Things are getting exciting for us. Finally after the years of planning and our arrival in Grenada to ‘collect’ our dear Shiloh, after a couple weeks of boat maintenance and systems testing and a few trial visits to the bays of southern Grenada over the last two weeks, (all within a few nautical miles of each other), we are now planning our maiden voyage from Grenada’s shores.
Our destination is still less than 50 nautical miles away, and technically we will be within the same set of islands (Grenada, Carriacou and Petite Martinique), but it will be our first sail as a couple alone, our first departure from land as liveaboard cruisers, and a chance to learn anew, the face of a new land. We will also be sailing in tandem with another Cat and a great couple of seasoned sailors we met in Grenada.
Carriacou here we come!
In the meantime, today is an engineering day. A day of preparation and of fixing all the things that would otherwise go wrong at the very wrong moment out at sea.

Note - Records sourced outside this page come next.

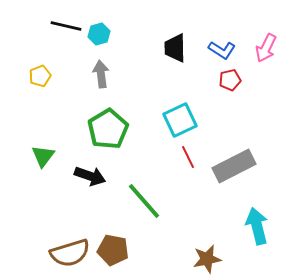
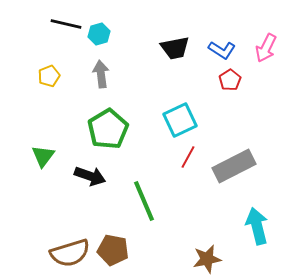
black line: moved 2 px up
black trapezoid: rotated 100 degrees counterclockwise
yellow pentagon: moved 9 px right
red pentagon: rotated 20 degrees counterclockwise
red line: rotated 55 degrees clockwise
green line: rotated 18 degrees clockwise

After heaving out both aft cabin beds (despite my having laid fresh clean sheets last night!), Doctor/Captain John spent most of the day under the engine boards. In yogic configurations, his body twisted, sweat poured off his brow, showering down over batteries and carburetors, he worked his magic with voltage metres and cable ties, engines on then off then on again, while I stood by, passing spanners and cutters and the occasional glass of fruit juice.
We had a German engineer on board as well in the morning and the two of them ran test after test and commiserated on the mess of wires around the engine.
We have finally decided that a wind generator is not a good idea for us and we have no room for another solar panel (besides, we’d need double the battery capacity we already have and there’s nowhere else under our beds to store them!). So a little portable (and hopefully not too loud) 2KVA generator it is. Captain JW has this and only this in mind now, so that will be tomorrow morning’s first mission. Into town on the bus, buy the outrageously overpriced genset, lumber along in the heat to bring it back home. Theoretically, this will keep our power situation in check on the boat.
I have never had to, wanted to, or been remotely inclined to know this much about power, water, weather, wind. But these things are critical to a life at sea. Things which you must learn and understand and ‘get a feel for’, as JW puts it. Needless to say, there is a learning curve for me that’s exponential.
But the flip side of this, is a feeling of gratefulness and appreciation.
When the boat is hot and humid, the air sticking to everything and itself after a rain storm, we open the hatches and the cool breeze flows in and through. It is delicious.
When we arrive back at a marina after weeks out in the bay on anchor, and I’m dreaming of the hot shower that awaits us – to get under that pressurized flow, to feel truly clean and cleansed. It’s decadent.
To sit in the warm yellow light of our porch or cockpit in the evening, all the other lights off to save power, the quaint romantic glow is special. It is an oasis in the dark and a place to hold only us. Cozy in the tropics.
After a long day of hiking or biking through town or working below deck in the boat, the welcome opulence of an ice cold beer is like nothing else. The ice sliding down a brown bottle, the first bitter taste on the tongue and the exhilaration of that first swallow…. Ahhh. Nothing can truly describe it. Beer as blessing, oh yes.
All of these lessons and blessings overwhelm me, and we are only one month and one country in, on a journey that will hold so many more of both. Count me in - I’m onboard for all of it!